= Task goal =
Below are some entries. Copy each line in them that holds "modifications".
--- Data extracts ---
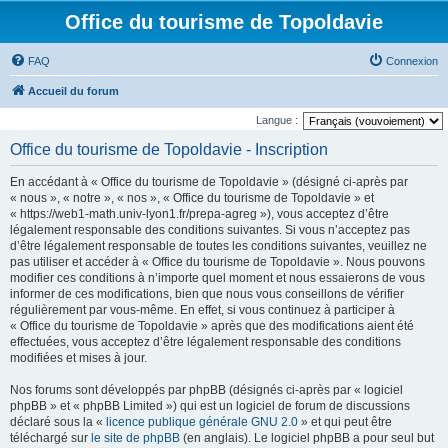
Office du tourisme de Topoldavie
FAQ
Connexion
Accueil du forum
Langue :
Office du tourisme de Topoldavie - Inscription
En accédant à « Office du tourisme de Topoldavie » (désigné ci-après par
« nous », « notre », « nos », « Office du tourisme de Topoldavie » et
« https://web1-math.univ-lyon1.fr/prepa-agreg »), vous acceptez d’être
légalement responsable des conditions suivantes. Si vous n’acceptez pas
d’être légalement responsable de toutes les conditions suivantes, veuillez ne
pas utiliser et accéder à « Office du tourisme de Topoldavie ». Nous pouvons
modifier ces conditions à n’importe quel moment et nous essaierons de vous
informer de ces modifications, bien que nous vous conseillons de vérifier
régulièrement par vous-même. En effet, si vous continuez à participer à
« Office du tourisme de Topoldavie » après que des modifications aient été
effectuées, vous acceptez d’être légalement responsable des conditions
modifiées et mises à jour.
Nos forums sont développés par phpBB (désignés ci-après par « logiciel
phpBB » et « phpBB Limited ») qui est un logiciel de forum de discussions
déclaré sous la «
licence publique générale GNU 2.0
» et qui peut être
téléchargé sur
le site de phpBB
(en anglais). Le logiciel phpBB a pour seul but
---
= Solution to the problem =
informer de ces modifications, bien que nous vous conseillons de vérifier
« Office du tourisme de Topoldavie » après que des modifications aient été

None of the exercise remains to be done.